A lot of people have asked me the question: “How do I know when I’ve found a good deal?”

Usually they aren’t 100% sure they trust their Real Estate agent, or they aren’t using one.  In either situation, probably the best advice for most people would be to either get an agent, or a new agent.  That’s not who I am talking to today.  Today I’m speaking to the people who are genuinely interested in being more self reliant, and expanding their context.

The first rule: Information is Power.

I don’t think I have to back that up with any empirical evidence, no one will argue that point.  The real question is, what information?  And how do I gather it?  These are the questions that need to be answered.  In order to make good deals happen, you need to be confident in your position.  You need to know, better than your opposition what a particular property is worth to the market, the seller, and even the agents involved.

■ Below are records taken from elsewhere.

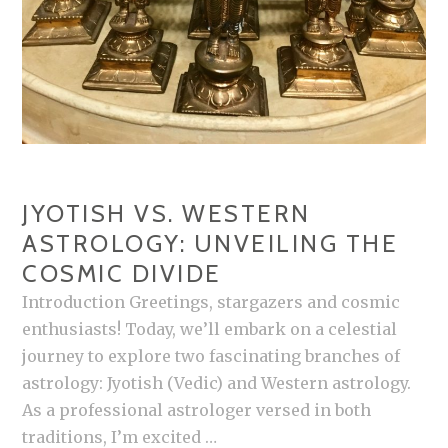
JYOTISH VS. WESTERN
ASTROLOGY: UNVEILING THE
COSMIC DIVIDE
Introduction Greetings, stargazers and cosmic
enthusiasts! Today, we’ll embark on a celestial
journey to explore two fascinating branches of
astrology: Jyotish (Vedic) and Western astrology.
As a professional astrologer versed in both
traditions, I’m excited …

What information is needed?

You need to know what competing properties exist out there.  Think of them as companies bidding on a contract with you.  You want to get the best bang for your buck.  You need to know what factors  differentiate the properties, and why their asking prices may vary from each other.  If you’re looking for investment properties, then you also have to do a lot of calculations, and projections based on the 3 primary income streams an investment property can generate: Cash Flow (my favorite), Capital Appreciation, and Principal Reduction.  I will leave the details of those for another post.

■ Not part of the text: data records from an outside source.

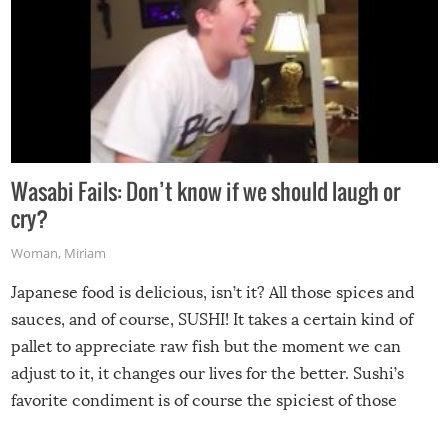
Wasabi Fails: Don’t know if we should laugh or
cry?
Woman
,
Miriam
Japanese food is delicious, isn’t it? All those spices and
sauces, and of course, SUSHI! It takes a certain kind of
pallet to appreciate raw fish but the moment we can
adjust to it, it changes our lives for the better. Sushi’s
favorite condiment is of course the spiciest of those
spices, WASABI!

How do I gather this information?

The key factor here is exposure.  Most people will only look at a few properties before they see the one they like, and bid on it.  I make it a point to stay away from those ‘love at first sight’ properties until 2 things have happened.  The first is the rose coloured glasses need to come off, or fade at least.  I’m talking, of course, about that feeling we all get when we see something we want.  It’s that feeling that drives most of consumerism, and, costs people most of the money they make in their lifetime.  The second, I need to know the market.  What that really means to me it viewing as many similar properties as I can, not necessarily because I want to buy them, but because I want to know for myself how they differentiate.  I’m gathering the information mentioned above.  You can do this in two ways.  One would be to be meticulous, track every little detail, and compare them methodically.  The other way, my favorite, is to simply expose yourself to all these properties, and gain confidence in knowing what they are really worth (to you, the agent, the vendor).

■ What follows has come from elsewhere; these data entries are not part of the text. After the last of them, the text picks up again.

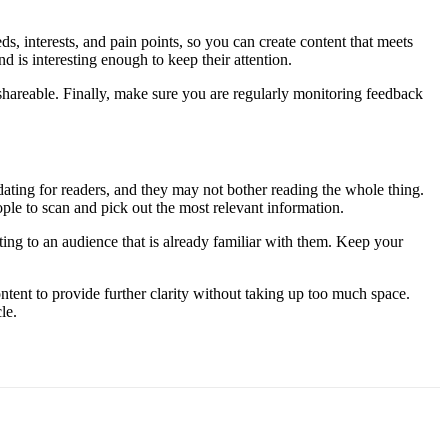
ds, interests, and pain points, so you can create content that meets
d is interesting enough to keep their attention.
 shareable. Finally, make sure you are regularly monitoring feedback
dating for readers, and they may not bother reading the whole thing.
ple to scan and pick out the most relevant information.
ting to an audience that is already familiar with them. Keep your
ntent to provide further clarity without taking up too much space.
le.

Now I have to point out a subtlety that may trip some people up.  This last technique is simply to assist you in making offers that will not lose you money.  It will protect you from buying an overpriced property (especially if you opt not to use an agent – though I really cannot recommend that practice).  It does not mean that you do not need to do a financial analysis on the property, especially if it is an investment property.  Those 3 income streams are how you will make money, and even if you are bidding confidently, knowing what the property is worth to the agent and vendor – unless you’ve done a financial analysis – you don’t know what it is really worth to you.

To sum up: Make sure you look at many more properties than you are really considering.  As long as they are in the same market, you should know about them.